Titel:
Prozesskostenhilfe für den weiteren Beteiligten im Verfahren nach § 23 EGGVG
Normenketten:
EGGVG § 23
ZPO § 114 Abs. 1, § 121
Leitsätze:
1. Berechtigt, Prozesskostenhilfe zu beantragen, ist nicht nur der Antragsteller oder der Antragsgegner, sondern jeder, der am Verfahren förmlich beteiligt ist und darin eigene Rechte verfolgen kann. (Rn. 10) (red. LS Axel Burghart)
2. Die Notwendigkeit der Beiordnung eines Rechtsanwalts hängt einerseits von der Schwierigkeit der im konkreten Fall zu bewältigenden Rechtsmaterie und andererseits von den persönlichen Fähigkeiten und Kenntnissen gerade des Antragstellers ab. (Rn. 17) (red. LS Axel Burghart)
Schlagworte:
Prozesskostenhilfe, Beiordnung eines Rechtsanwalts, rechtliches Gehör, Akteneinsicht
Fundstelle:
BeckRS 2025, 27499
Tenor
Der Antrag der weiteren Beteiligten Y.L. auf Bewilligung von Prozesskostenhilfe und Beiordnung von Rechtsanwalt XX wird abgelehnt.
Gründe
1
Die Antragsteller sind seit […] 2018 die Pflegeeltern des […] 2017 geborenen Kindes und weiteren Beteiligten A.L. (im Folgenden auch „das Kind“).
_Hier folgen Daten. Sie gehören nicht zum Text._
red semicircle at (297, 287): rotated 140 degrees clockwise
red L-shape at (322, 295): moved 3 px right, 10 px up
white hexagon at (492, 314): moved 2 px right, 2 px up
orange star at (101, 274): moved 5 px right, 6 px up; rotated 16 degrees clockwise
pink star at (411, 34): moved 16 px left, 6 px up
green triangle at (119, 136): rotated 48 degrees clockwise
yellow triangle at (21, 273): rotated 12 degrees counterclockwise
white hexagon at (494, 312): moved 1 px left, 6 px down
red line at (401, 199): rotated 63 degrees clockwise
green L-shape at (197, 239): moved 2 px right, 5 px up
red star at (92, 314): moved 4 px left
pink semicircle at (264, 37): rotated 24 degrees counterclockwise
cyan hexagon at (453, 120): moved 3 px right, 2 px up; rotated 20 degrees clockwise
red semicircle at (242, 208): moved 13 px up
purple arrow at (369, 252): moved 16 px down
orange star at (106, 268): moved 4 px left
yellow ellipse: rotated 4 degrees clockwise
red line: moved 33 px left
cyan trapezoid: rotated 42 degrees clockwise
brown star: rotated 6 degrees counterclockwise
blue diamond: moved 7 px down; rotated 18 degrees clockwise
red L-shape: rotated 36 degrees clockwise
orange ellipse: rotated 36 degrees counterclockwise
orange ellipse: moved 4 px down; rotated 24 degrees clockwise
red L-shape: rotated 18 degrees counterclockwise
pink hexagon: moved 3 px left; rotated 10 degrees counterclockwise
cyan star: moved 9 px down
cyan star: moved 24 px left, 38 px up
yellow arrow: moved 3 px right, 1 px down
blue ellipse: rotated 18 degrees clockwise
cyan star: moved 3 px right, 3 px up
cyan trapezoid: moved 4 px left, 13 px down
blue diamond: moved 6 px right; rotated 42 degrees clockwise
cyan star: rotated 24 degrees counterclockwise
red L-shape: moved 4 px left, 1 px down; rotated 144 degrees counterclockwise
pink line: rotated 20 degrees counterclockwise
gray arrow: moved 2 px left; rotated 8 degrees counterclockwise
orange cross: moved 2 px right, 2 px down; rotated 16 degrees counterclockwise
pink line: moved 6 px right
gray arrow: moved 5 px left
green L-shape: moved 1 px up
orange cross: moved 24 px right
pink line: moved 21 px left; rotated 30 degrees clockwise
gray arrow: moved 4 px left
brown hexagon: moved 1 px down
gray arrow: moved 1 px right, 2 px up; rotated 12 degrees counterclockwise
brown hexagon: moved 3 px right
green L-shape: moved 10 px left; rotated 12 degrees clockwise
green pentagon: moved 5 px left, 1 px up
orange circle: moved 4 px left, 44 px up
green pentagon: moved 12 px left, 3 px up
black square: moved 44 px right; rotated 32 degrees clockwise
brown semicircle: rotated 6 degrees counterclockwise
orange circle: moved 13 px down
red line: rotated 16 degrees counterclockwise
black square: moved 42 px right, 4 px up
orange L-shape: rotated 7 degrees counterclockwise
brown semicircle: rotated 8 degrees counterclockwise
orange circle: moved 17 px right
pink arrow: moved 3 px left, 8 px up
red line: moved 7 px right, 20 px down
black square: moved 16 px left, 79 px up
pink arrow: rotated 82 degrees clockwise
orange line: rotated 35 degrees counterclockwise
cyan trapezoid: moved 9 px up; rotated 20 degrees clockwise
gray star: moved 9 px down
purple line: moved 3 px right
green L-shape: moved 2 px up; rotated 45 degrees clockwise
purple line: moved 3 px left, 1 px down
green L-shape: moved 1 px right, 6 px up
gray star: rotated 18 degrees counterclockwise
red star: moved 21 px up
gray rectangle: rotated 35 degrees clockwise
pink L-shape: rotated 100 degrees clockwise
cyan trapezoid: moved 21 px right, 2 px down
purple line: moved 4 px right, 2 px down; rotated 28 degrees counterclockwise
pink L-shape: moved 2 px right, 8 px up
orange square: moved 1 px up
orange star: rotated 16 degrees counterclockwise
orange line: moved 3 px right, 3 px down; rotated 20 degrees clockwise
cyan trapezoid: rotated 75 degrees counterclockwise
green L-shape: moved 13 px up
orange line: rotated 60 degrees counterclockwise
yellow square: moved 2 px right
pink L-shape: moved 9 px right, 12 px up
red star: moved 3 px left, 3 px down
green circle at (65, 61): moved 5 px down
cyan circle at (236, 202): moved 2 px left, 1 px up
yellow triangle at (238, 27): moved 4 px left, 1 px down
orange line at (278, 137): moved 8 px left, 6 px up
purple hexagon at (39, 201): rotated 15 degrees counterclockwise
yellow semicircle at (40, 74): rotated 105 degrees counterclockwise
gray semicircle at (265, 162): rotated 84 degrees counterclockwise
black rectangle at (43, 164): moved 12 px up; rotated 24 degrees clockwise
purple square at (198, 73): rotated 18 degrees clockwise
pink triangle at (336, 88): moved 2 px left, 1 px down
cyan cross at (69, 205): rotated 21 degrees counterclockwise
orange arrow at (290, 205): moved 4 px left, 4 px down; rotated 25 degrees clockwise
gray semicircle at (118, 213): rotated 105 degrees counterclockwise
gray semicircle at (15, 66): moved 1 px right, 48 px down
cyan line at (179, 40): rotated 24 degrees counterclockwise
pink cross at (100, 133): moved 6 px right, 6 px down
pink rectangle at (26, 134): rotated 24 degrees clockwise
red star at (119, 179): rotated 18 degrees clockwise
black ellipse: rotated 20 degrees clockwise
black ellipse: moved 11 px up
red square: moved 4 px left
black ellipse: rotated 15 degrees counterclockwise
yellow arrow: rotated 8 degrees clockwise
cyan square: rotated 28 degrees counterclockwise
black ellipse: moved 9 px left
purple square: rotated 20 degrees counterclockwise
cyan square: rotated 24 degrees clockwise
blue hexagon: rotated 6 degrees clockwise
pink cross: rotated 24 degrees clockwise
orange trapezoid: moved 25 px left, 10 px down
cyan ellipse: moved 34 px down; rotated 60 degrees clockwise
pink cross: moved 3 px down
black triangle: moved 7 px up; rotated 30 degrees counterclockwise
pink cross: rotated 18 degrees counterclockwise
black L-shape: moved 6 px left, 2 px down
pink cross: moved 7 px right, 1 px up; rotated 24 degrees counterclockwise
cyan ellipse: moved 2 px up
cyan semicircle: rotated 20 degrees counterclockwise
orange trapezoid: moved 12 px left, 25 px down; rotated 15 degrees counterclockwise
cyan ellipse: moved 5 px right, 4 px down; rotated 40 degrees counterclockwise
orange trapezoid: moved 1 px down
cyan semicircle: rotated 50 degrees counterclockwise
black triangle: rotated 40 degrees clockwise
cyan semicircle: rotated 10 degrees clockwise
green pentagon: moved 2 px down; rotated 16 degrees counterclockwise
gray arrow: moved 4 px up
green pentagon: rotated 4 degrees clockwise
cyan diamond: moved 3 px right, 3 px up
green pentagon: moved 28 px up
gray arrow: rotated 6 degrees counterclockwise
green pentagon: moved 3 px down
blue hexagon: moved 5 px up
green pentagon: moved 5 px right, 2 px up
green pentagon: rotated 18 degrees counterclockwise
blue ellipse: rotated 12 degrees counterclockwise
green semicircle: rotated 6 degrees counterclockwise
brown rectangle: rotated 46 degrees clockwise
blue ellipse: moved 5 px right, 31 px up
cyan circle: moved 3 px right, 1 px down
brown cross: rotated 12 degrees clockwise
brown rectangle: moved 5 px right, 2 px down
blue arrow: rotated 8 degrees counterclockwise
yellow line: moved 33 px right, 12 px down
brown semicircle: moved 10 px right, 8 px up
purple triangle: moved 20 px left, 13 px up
Sie begehrten Einsicht in die Akten eines beim Amtsgericht […] geführten, zwischenzeitlich abgeschlossenen Verfahrens wegen elterlicher Sorge. Beteiligte am Sorgerechtsverfahren waren das Kind und dessen leibliche Eltern Y.L. und S.L. Hintergrund des Akteneinsichtsgesuchs war ein weiteres Hauptsache- und ein Eilverfahren, in denen es um den Verbleib des Kindes bei den Pflegeeltern ging. Das Amtsgericht hörte die am Sorgerechtsverfahren Beteiligten zum Begehren der Antragsteller auf Einsichtnahme in die Verfahrensakten an. Y.L. widersprach dem Akteneinsichtsgesuch mit anwaltlichem Schriftsatz vom 5. März 2025. Die Sorgerechtsakte enthalte sensible Daten der leiblichen Eltern und auch des Kindes. Abzuwägen sei einerseits das Recht der Eltern auf informationelle Selbstbestimmung und andererseits das Recht der Pflegeeltern, ihre Rechte wahrzunehmen. Das „Wechselmodell“ sei höchstrichterlich im Rahmen des Umgangs angesiedelt; Kenntnisse zur sorgerechtlichen Situation seien nicht erforderlich. Darüber hinaus berücksichtige das Gericht von Amts wegen die Interessen des Kindes und die Fragen des Kindeswohls. Die Pflegeeltern seien nicht die Sachwalter des Kindes.
2
Mit Bescheid vom 14. April 2025 hat das Amtsgericht den Akteneinsichtsantrag der Antragsteller mit der Begründung zurückgewiesen, diese hätten ein berechtigtes Interesse an der Akteneinsicht weder dargelegt noch glaubhaft gemacht. Allein der Vortrag, „nicht zu wissen, woran man ist, woran das Kind ist und wie es weitergeht …“, stelle keine Begründung für ein Akteneinsichtsgesuch dar. Unabhängig davon sei die Übersendung des Gutachtens auch nicht erforderlich. Denn es stelle lediglich die für die Entscheidung über die elterliche Sorge notwendigen Tatsachen fest. Im parallel anhängigen Verfahren (Verbleibensantrag), an dem die Pflegeeltern formell beteiligt seien, sei ein Gutachten zu den dort erheblichen Tatsachen erholt und den anwaltlichen Vertretern der Pflegeeltern übersandt worden. Unbeschadet dessen ergebe zudem die Abwägung des Akteneinsichtsrechts gegen die schutzwürdigen Interessen Dritter oder Beteiligter, dass schutzwürdige Interessen insbesondere der Kindesmutter der Akteneinsicht entgegenstünden. Diese sei mit der Akteneinsicht nicht einverstanden.
3
Mit Schriftsatz vom 28. April 2025, bei Gericht eingegangen am 29. April 2025, haben die Antragsteller einen Antrag auf gerichtliche Entscheidung beim Bayerischen Obersten Landesgericht gestellt und ihn u. a. damit begründet, dass sich die in den verschiedenen familiengerichtlichen Verfahren bestellte gerichtliche Sachverständige widersprüchlich geäußert habe, was aufzuklären sei. Im weiteren Verfahren haben die Antragsteller ihr Akteneinsichtsbegehren auf das Gutachten der Sachverständigen vom 7. November 2024 beschränkt.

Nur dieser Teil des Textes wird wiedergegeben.